September is a great time for everyone to get back to business. Whether you are returning to school, renewing your fitness resolutions, or incorporating a new and improved healthy diet into your lifestyle, the fall season is the perfect time to establish a new routine.
This special time of year is also perfect for new yoga students to embark on a journey into yoga, however, with the variety of yoga styles to choose from it can feel a little overwhelming to know which classes to take. It might be of comfort to learn that each class builds upon common and basic poses.
All of our classes at Heart and Core Yoga studio offer a crossover in the occurrence of these basic poses. Once you get familiar with them, you will have a strong foundation from which to build your practice. In addition, all yoga poses can be modified to suit the needs of the varying levels in yoga classes. While each pose may share the same components, no two yoga poses will look exactly alike. Every body is different, therefore each pose will also vary slightly.
The following is a list of five basic yoga poses you’ll likely come across in all classes, plus special tips on how to perform correctly, and how they benefit the mind and body.
With both hands and feet on the mat, this pose affects all the muscles in the body. In our Vinyasa yoga classes, this pose is often revisited over and over again. It is also the most recognized pose, as well as the one people think of or call attention to when they speak about yoga.
Tips: It is not a crime to have your heels lifted and knees bent in this pose. The importance is in keeping your hips high and your spine long, not curved.
Benefits: Lengthens and decompresses the spine, stretches the hamstrings, strengthens the arms, flushes the brain with oxygen, calms the mind.
This is a great pose for all levels. Certain yoga styles offer variations of this pose, but it’s easily recognized, as the components are very similar.
Tips: Practice this pose as if your back is up against a wall. Keep your shoulders over your front leg. Resist tipping forward, instead turn your chest open toward the ceiling slightly.
Benefits: Slims the waist, strengthens the legs and core, aids in correcting postural imbalances.
Warrior I and II
Looking dynamic and powerful, it’s no wonder we see these poses in a lot of yoga ads or commercials. They exude self-assurance and poise. By practicing Warrior I or II, one feels like a warrior!
Tips: Keep your front knee directly over your ankle. Maintain an upright position with both shoulders over your hips. Straighten and root down with your back leg firmly. Keep shoulders relaxed down and away from your ears.
Benefits: Strengthens the legs and hips, stretches the psoas muscles, instills a sense of confidence like a peaceful warrior.
This pose is often used as a reprieve from the challenging moments in yoga. It is recommended to visit this pose as often as needed when you need a little rest break.

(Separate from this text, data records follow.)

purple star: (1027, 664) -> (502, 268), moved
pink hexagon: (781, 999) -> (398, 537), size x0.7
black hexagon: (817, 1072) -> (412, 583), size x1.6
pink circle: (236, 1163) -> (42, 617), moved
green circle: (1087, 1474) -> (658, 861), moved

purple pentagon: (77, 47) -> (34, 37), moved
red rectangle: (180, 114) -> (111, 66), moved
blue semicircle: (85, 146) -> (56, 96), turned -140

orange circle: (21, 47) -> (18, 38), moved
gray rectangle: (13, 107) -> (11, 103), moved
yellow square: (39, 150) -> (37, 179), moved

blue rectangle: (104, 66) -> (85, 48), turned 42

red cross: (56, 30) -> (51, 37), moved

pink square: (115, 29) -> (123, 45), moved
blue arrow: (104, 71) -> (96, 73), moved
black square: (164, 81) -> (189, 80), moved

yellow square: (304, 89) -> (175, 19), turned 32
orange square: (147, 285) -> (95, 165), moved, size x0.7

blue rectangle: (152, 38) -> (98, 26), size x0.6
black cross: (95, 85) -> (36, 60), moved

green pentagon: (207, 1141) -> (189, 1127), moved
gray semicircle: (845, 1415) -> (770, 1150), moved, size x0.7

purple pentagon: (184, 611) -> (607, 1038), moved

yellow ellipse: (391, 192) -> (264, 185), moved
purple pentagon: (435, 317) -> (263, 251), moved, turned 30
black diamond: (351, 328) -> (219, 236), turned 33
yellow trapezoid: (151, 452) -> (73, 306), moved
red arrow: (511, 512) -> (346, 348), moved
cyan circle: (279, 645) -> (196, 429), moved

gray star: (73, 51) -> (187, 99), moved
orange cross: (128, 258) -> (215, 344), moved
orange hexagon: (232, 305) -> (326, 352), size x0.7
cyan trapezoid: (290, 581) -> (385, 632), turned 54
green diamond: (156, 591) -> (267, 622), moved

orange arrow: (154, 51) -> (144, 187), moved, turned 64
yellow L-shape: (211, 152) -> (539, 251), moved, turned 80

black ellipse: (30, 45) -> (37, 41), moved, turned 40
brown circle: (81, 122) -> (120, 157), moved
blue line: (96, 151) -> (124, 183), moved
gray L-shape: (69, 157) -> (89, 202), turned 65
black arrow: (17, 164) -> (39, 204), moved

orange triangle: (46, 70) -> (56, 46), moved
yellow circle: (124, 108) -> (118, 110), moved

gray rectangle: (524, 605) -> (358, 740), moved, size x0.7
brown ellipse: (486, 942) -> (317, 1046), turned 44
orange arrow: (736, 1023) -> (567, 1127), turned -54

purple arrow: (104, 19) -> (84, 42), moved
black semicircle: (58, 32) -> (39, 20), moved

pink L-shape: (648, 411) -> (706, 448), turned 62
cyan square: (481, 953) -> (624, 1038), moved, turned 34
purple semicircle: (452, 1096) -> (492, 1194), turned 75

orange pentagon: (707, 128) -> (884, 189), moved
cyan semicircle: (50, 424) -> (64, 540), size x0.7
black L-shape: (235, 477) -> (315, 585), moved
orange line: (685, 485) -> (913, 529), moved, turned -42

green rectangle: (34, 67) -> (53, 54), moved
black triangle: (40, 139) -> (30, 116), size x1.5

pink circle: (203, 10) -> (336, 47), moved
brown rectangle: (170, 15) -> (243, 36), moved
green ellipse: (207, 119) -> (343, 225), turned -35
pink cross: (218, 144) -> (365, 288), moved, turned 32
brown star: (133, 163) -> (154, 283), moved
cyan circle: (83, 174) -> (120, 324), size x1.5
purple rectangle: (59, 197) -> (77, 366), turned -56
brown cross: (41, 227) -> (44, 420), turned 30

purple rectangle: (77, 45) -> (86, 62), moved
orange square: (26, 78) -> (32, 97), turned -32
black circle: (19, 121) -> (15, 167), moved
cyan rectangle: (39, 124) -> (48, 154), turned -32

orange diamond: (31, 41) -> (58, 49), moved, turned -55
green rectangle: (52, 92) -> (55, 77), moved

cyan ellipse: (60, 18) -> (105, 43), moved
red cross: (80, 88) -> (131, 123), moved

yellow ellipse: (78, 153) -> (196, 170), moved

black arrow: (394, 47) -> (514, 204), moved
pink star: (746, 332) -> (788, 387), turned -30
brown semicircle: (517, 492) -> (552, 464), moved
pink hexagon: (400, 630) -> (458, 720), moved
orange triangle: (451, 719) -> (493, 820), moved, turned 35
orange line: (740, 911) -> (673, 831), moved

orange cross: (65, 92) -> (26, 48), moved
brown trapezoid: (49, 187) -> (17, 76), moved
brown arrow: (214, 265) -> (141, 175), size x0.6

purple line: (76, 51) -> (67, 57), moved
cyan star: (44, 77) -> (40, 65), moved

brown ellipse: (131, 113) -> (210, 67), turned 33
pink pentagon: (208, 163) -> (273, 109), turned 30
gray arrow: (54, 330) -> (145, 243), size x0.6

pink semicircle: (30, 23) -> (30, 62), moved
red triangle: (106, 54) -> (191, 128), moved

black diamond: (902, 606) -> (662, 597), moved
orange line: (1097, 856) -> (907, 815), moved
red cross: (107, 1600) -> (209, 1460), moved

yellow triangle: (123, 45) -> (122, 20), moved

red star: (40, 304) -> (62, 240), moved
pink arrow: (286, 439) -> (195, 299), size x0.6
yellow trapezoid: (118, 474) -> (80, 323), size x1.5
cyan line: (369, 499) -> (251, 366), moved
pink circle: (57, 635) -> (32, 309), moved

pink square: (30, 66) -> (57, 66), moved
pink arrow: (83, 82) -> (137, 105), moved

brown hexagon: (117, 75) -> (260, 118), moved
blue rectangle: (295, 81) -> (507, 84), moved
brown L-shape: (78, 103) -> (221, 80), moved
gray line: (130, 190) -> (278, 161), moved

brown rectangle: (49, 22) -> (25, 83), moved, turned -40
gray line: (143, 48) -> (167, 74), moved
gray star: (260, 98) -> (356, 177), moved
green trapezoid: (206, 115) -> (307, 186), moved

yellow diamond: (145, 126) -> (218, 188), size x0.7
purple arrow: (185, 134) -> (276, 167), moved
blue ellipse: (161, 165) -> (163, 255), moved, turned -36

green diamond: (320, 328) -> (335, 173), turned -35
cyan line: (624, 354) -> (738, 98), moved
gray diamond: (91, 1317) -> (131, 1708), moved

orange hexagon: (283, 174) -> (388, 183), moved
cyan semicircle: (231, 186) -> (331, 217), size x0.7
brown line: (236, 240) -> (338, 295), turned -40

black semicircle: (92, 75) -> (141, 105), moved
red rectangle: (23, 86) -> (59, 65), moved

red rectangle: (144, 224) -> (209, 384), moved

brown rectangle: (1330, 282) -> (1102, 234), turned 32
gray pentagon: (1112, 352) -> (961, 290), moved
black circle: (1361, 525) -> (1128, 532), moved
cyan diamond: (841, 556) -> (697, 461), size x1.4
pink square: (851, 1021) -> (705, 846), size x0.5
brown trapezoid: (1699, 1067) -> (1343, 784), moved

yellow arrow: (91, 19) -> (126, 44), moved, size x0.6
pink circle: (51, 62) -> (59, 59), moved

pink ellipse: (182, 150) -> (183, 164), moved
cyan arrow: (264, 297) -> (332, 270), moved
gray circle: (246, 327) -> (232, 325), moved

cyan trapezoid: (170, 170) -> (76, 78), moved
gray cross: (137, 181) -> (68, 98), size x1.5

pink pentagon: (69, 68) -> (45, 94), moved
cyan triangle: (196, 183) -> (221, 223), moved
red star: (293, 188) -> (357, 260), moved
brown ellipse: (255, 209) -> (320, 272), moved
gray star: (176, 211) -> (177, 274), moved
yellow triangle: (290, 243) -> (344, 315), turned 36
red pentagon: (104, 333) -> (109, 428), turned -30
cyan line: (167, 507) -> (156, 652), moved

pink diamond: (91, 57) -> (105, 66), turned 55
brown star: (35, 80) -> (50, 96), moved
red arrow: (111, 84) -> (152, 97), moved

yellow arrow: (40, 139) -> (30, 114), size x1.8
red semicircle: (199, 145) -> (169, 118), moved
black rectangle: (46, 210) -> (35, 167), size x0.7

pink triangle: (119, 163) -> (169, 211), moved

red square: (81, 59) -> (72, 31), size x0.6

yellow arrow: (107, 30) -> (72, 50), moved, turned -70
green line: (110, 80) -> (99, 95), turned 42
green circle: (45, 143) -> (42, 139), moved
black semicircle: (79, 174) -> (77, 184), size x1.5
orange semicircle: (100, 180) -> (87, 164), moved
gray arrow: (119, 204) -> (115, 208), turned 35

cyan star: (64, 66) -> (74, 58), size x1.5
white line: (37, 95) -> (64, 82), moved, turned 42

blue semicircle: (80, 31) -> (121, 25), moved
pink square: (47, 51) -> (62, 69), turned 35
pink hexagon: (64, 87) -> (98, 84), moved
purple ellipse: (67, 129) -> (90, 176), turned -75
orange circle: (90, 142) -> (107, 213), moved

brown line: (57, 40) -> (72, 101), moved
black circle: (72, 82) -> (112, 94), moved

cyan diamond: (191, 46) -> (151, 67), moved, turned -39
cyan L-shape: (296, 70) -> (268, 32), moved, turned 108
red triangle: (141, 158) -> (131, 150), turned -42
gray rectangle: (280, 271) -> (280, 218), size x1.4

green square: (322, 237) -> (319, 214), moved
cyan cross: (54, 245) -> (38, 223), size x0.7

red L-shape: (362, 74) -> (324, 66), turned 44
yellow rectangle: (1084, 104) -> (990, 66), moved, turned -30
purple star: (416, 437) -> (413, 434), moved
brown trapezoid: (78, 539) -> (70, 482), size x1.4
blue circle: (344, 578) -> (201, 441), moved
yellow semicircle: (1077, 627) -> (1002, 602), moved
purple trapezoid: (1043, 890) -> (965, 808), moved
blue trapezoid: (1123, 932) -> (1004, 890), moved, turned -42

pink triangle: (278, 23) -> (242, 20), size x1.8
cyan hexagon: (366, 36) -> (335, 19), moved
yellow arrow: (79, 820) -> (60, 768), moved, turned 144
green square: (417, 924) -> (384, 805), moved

Tips: If you are unable to rest your forehead on the mat, rest it on your forearms, a yoga block or a folded blanket.
Benefits: Stretches the low back and hips, calms the nervous system, stimulates the kidneys and relaxes the spinal muscles.
Otherwise known as Savasana or final relaxation, this pose is the single most important one you will do in your yoga practice. It happens at the very end of class and is what makes your hard work worth it.
Tips: To fully experience this pose it is important to let go of all agenda and savor just “being” rather than “doing.” For some, this pose will be the most challenging to master. It requires a level of surrender that may seem counterintuitive in our busy world.
Benefits: Lowers blood pressure, relaxes heart rate, calms the mind and makes you fall in love with yoga.
These five poses lay the foundation for many yoga class routines. Variations will often include some twisting, extending or balancing in different ways, but by mastering the basics, the next steps will come naturally.